Nvidia and Microsoft announced their largest monolithic transformer language model to date, an AI model with a whopping 530 billion parameters they developed together, named the Megatron-Turing Natural Language Generation model.
MT-NLG is more powerful than previous transformer-based systems trained by both companies, namely Microsoft’s Turing-NLG model and Nvidia’s Megatron-LM. Made up of three times more parameters spread across 105 layers, MT-NLG is much larger and more complex. For comparison, OpenAI’s GPT-3 model has 175 billion parameters and Google’s Switch Transformer demo has 1.6 trillion parameters.
Bigger is generally better when it comes to neural networks. It requires them to ingest more training data. MT-NLG is better at a wide variety of natural language tasks such as auto-completing sentences, question and answering, and reading and reasoning compared to its predecessors. It can also perform these tasks with little to no fine-tuning, something referred to as few-shot or zero-shot learning.
As these language models become larger, AI researchers and engineers need to come up with all sorts of techniques and tricks to train them. It requires careful coordination: the model and its training data have to be stored and processed across numerous chips at the same time.
MLT-NLG was trained using Nvidia’s Selene machine learning supercomputer, a system made up of 560 DGX A100 servers with each server containing eight A100 80GB GPUs. Selene is also powered by AMD’s EPYC 7v742 CPU processors and is estimated to cost over $85m, according to The Next Platform.
All 4,480 GPUs use NvLink and NVSwitch to connect to one another. Each one was capable of operating over 113 teraFLOPs per second. It’s incredibly expensive to train these models and even if they’re running on top-of-the-range hardware, it requires software hacks to reduce training times.
Nvidia and Microsoft used DeepSpeed, a deep learning library containing PyTorch code that allowed engineers to cram more data across numerous pipelines in parallel to scale up Megatron-LM. In all, 1.5TB of data was processed to train the model in a process that took a little over a month.
“By combining tensor-slicing and pipeline parallelism, we can operate them within the regime where they are most effective,” Paresh Kharya, senior director of product management and marketing for accelerated computing at Nvidia , and Ali Alvi, group program manager for the Microsoft Turing team, explained in a blog post.
“More specifically, the system uses tensor-slicing from Megatron-LM to scale the model within a node and uses pipeline parallelism from DeepSpeed to scale the model across nodes.
“For example, for the 530 billion model, each model replica spans 280 Nvidia A100 GPUs, with 8-way tensor-slicing within a node and 35-way pipeline parallelism across nodes.

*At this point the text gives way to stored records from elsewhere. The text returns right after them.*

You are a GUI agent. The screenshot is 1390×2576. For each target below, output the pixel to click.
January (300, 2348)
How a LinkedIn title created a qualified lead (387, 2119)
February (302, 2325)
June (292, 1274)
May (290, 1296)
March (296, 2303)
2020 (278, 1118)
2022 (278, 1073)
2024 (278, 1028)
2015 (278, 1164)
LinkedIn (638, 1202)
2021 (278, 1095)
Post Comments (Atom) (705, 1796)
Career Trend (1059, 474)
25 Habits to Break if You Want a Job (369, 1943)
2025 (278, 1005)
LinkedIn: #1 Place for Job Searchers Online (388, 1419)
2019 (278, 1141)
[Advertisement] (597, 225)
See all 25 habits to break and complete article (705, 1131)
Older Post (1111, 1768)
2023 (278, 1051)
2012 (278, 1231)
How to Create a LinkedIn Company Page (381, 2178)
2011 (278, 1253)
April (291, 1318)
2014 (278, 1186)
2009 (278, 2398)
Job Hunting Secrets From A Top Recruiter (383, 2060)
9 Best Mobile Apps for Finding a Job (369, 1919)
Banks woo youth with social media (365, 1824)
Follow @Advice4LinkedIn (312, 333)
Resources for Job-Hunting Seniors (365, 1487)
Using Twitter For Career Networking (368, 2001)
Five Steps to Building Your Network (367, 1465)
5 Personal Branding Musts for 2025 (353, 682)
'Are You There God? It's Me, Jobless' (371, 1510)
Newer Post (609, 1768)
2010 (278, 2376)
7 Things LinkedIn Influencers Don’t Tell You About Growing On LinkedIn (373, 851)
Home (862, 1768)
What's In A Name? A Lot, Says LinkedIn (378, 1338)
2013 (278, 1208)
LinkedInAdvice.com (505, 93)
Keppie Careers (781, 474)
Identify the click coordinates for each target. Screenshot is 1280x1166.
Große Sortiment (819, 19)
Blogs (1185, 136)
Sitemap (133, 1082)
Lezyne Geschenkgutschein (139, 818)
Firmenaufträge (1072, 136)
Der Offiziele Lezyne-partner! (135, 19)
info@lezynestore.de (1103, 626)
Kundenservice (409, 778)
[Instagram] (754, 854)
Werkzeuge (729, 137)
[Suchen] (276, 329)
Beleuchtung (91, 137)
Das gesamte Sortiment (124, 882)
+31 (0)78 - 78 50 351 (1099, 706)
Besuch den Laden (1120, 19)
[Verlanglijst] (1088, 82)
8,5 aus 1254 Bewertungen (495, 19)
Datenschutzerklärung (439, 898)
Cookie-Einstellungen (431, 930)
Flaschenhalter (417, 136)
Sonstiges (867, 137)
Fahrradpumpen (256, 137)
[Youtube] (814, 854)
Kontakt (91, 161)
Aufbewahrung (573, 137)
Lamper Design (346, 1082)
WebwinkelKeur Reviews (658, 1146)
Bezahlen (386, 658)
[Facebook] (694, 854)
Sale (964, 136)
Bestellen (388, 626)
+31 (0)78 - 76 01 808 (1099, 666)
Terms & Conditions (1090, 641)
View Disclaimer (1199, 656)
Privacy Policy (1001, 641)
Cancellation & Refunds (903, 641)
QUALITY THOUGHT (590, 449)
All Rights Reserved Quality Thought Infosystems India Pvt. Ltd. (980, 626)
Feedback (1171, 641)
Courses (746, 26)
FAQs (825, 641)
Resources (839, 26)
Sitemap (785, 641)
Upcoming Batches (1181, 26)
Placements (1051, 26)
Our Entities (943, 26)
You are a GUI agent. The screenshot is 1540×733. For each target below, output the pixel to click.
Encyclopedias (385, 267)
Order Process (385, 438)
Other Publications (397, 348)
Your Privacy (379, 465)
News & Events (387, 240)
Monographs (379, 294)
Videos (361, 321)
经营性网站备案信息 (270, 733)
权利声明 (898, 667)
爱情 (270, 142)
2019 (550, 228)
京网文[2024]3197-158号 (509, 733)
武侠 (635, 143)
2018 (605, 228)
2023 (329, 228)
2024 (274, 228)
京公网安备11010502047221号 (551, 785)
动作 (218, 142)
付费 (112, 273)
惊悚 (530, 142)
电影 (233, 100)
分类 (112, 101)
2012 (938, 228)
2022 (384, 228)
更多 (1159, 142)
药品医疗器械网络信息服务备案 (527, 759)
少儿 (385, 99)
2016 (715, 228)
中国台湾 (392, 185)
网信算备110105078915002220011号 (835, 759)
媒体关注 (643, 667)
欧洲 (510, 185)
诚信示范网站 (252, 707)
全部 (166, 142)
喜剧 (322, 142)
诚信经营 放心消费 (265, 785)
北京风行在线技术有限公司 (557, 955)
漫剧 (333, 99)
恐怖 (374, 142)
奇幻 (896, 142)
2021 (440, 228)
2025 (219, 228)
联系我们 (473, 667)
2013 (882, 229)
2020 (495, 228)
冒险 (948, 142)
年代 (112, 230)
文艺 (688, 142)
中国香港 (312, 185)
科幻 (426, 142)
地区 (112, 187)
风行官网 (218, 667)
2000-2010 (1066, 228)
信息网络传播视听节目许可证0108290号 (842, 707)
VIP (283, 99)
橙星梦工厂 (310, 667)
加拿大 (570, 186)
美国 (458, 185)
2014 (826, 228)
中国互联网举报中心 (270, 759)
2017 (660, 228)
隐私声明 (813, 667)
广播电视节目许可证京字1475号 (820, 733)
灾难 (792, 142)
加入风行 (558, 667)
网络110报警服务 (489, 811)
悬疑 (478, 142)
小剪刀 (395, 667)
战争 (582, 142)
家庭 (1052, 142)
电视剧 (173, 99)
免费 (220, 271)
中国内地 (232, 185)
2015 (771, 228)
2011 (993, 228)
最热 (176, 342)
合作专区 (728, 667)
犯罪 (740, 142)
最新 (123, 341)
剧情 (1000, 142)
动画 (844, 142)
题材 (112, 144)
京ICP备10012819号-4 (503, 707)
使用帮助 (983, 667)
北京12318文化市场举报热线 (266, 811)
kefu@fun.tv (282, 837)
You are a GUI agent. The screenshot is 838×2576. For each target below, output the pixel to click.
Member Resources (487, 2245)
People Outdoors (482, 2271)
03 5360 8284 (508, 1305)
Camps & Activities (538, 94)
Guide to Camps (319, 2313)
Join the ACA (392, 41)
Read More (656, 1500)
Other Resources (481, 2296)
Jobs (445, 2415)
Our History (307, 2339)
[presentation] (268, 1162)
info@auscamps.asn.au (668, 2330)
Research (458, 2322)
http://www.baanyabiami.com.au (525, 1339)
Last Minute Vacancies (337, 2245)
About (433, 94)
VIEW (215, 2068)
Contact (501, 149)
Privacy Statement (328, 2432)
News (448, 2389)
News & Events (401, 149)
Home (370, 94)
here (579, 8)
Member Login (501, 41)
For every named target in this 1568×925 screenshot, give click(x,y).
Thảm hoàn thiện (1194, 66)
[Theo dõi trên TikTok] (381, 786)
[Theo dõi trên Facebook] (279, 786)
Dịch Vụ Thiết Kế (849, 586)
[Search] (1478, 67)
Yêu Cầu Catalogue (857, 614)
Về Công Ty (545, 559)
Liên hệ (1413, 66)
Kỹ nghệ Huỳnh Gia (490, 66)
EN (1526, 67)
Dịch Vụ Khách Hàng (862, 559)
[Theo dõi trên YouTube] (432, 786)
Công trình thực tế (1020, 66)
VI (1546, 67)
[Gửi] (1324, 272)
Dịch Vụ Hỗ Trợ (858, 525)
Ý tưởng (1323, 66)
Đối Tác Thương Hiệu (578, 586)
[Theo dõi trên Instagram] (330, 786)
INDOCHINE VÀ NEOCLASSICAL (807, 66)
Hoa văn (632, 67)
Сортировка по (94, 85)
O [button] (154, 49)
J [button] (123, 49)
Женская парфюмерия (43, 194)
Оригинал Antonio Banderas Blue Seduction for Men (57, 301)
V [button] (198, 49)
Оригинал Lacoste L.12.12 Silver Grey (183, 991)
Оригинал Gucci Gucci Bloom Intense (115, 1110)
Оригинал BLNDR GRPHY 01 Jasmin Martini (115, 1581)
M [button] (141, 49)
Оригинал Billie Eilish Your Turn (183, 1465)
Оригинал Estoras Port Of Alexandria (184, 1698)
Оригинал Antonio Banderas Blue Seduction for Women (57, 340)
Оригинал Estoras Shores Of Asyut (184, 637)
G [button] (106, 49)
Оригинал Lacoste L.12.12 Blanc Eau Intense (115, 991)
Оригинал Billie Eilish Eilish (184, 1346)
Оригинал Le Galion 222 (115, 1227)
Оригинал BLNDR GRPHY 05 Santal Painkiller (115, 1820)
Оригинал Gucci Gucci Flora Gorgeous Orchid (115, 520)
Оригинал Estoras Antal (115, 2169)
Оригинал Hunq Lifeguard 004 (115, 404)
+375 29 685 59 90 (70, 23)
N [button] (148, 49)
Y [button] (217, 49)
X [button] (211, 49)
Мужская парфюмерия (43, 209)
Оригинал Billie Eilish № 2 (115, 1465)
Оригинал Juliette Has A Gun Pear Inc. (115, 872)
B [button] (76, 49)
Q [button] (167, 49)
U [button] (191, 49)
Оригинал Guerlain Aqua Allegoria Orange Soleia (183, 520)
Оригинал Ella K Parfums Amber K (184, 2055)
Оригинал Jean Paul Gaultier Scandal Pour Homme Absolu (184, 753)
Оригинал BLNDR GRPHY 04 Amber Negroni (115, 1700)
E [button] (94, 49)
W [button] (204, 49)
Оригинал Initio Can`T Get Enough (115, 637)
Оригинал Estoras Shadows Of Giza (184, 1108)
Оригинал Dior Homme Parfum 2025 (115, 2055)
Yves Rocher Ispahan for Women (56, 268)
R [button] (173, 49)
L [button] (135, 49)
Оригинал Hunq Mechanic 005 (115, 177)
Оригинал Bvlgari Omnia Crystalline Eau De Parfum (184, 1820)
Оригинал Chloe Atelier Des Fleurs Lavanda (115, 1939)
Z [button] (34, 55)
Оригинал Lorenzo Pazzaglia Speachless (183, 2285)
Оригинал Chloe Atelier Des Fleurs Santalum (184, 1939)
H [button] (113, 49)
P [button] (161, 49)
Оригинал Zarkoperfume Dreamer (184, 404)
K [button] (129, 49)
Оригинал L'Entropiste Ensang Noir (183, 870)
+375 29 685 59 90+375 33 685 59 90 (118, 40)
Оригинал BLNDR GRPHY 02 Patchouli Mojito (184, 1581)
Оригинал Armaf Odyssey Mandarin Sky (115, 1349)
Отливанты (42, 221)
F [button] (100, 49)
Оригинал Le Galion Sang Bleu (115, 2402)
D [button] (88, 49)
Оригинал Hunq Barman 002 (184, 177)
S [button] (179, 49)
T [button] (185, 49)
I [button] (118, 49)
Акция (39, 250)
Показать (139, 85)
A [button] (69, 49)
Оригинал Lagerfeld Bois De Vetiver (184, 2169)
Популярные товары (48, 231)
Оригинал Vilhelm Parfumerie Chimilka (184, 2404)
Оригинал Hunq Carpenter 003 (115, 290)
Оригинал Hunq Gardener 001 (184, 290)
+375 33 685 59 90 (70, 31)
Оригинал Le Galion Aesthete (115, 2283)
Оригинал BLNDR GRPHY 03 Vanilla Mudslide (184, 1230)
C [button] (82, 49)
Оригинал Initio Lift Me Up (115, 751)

We then use data parallelism from DeepSpeed to scale out further to thousands of GPUs.”
MT-NLG was trained on a giant dataset known as The Pile. Compiled by Eleuther AI, a group of AI researchers and engineers leading a grassroots effort to open-source large language models, it is made up of multiple smaller datasets totaling 825GB worth of text scraped off the internet from sources like Wikipedia, academic journal repositories, and news clippings.
Dealing with such large volumes of text means the dataset can’t be cleansed of toxic language. Unfortunately, this means MT-NLG can generate offensive outputs that might be racist or sexist.
“Our observations with MT-NLG are that the model picks up stereotypes and biases from the data on which it is trained,” Kharya and Alvi said.
“Microsoft and NVIDIA are committed to working on addressing this problem. We encourage continued research to help in quantifying the bias of the model…In addition, any use of MT-NLG in production scenarios must ensure that proper measures are put in place to mitigate and minimize potential harm to users.”
For those keen to try MT-NLG out there’s bad news; we’re told it’s not going to be commercially available any time soon.